2. Perhaps it’s this mischievous affirmation of life’s mess and sensuality, even in the face of death, that will define Guibert’s contribution to the literature of illness. Rejecting its taboos, he scaled AIDS’ very long flight of steps and fearlessly recorded what he saw on the climb.

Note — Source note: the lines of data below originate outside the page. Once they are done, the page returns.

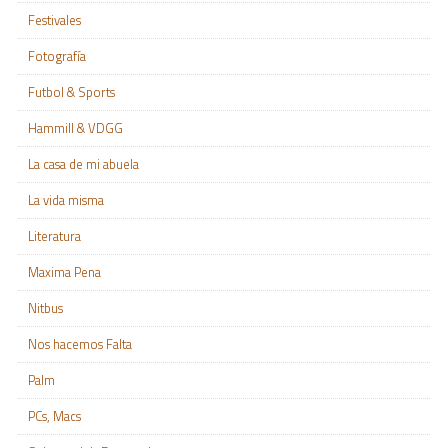
Festivales
Fotografía
Futbol & Sports
Hammill & VDGG
La casa de mi abuela
La vida misma
Literatura
Maxima Pena
Nitbus
Nos hacemos Falta
Palm
PCs, Macs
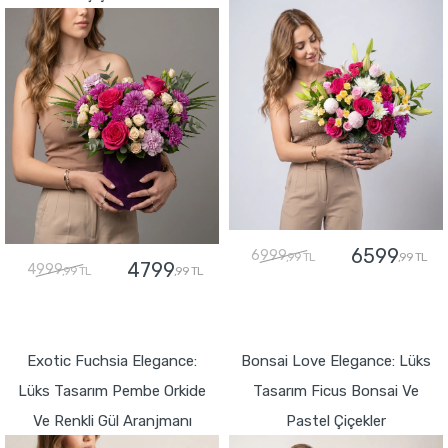
6599
6999
,99 TL
,99 TL
4799
4999
,99 TL
,99 TL
GÖNDER
GÖNDER
Exotic Fuchsia Elegance:
Bonsai Love Elegance: Lüks
Lüks Tasarım Pembe Orkide
Tasarım Ficus Bonsai Ve
Ve Renkli Gül Aranjmanı
Pastel Çiçekler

That last line is inspired!

Postscript: Another excellent essay on Guilbert is Wayne Koestenbaum’s “The Pleasure of the Text” (Bookforum, June/July/August, 2014; retitled “On Futility, Holes, and Hervé Guibert,” in Koestenbaum’s recent Figuring It Out). Koestenbaum says,

Futility and botched execution are the immortal matter of Guibert’s method. Futility and botched execution—combined, in Guibert’s work, with finesse, concision, and a heavy dose of negative capability, which includes curiosity about the worst things that can befall a body—are undying aesthetic and spiritual values, worth cherishing in any literature we dare to call our own.